To that end, Abbott and Tantleff’s blog post lists 14 different questions a plan committee can ask about the use of AI. Those questions range from how much AI is being used for 3(38) investment decisions to whether a recordkeeper gives the option for a company or participant to opt out of an AI-driven offering.

Vast Amounts of Data

It also includes a section warning against the cybersecurity risk that AI can introduce, noting: “Vast amounts of sensitive participant data fuel these systems, making them prime targets for malicious actors seeking to exploit weaknesses in security protocols. A data breach or cyberattack could not only compromise the integrity of the retirement plan but also expose fiduciaries to legal and regulatory repercussions.”

Lisa Crossley, executive director and CEO of the National Society of Compliance Professionals, agrees that AI use for investing and financial services has to be as rigorously vetted as any other priority process.

“What happens if investment recommendations based on AI rely on factors that are incorrect?” she asks. “It has to have its own governance structure, its own compliance, its own risk assessment.”

In an annual cybersecurity benchmarking survey, the NSCP and the ACA Group collected responses from asset managers, investment advisers and private markets. Crossley says they were interested to find that 38% of respondents do not yet identify AI as a cybersecurity risk, but a larger amount (49%) are considering using AI to combat cybersecurity concerns.

She notes that the organization is delving further into the topic of AI use and concerns among its audience and will be discussing initial results in October at NSCP’s national conference. For people and organizations interested in compliance-related issues, considering AI’s uses and the risks that emerge from them will clearly, per Crossley, be a burgeoning area of study.

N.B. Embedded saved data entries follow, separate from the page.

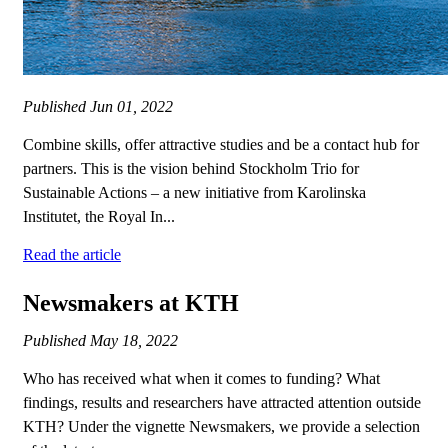
Published
Jun 01, 2022
Combine skills, offer attractive studies and be a contact hub for
partners. This is the vision behind Stockholm Trio for
Sustainable Actions – a new initiative from Karolinska
Institutet, the Royal In...
Read the article
Newsmakers at KTH
Published
May 18, 2022
Who has received what when it comes to funding? What
findings, results and researchers have attracted attention outside
KTH? Under the vignette Newsmakers, we provide a selection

For now, she says, the society representing compliance professionals is advocating for humans to backstop AI-driven processes and procedures, with policies and procedures similar to combatting cybersecurity concerns themselves.

“You have to have the same governance structures and protocols that you do for cybersecurity,” she says. “You can’t just trust the AI.”

Avoiding Biases

Foley & Lardner’s Abbott notes that, when operating as a plan fiduciary, one must be especially diligent in ensuring that an AI process is not introducing bias, not only to protect the plan and participants, but to stay protected against potential lawsuits.

“I’m concerned about this in the ERISA space,” he says. “We have active plaintiffs’ bar [lawyers] who are looking for weak spots. … They may say, ‘How could you totally rely on [an AI process] for an outcome that you were a fiduciary on?’ We can’t just put a rubber stamp on it.”

As with other processes of plan design and management, understanding the starting point and documenting the steps along the way is the best form of protection, he says.

Some of the other questions for committees recommended by Foley & Lardner are:

What is the risk of misinformation or a biased output?
Who is liable if the AI’s advice leads to poor investment decisions?
How does one evaluate the quality and accuracy of the content it produces? If the AI generates investment advice or market analysis for a 401(k) plan, how do fiduciaries ensure the information is reliable and compliant with regulations?
Should the committee seek independent professional advice regarding what AI can provide as a resource to satisfy fiduciary obligations under ERISA?

“If I’m on a committee and I’m a plan fiduciary, I need to be asking these professionals that I’m working: ‘How is AI figuring into what you are telling me?’” Abbott says. “I need to know how you came to do what you did and what went into it.”

Correction: This story adjusted a quote for accuracy.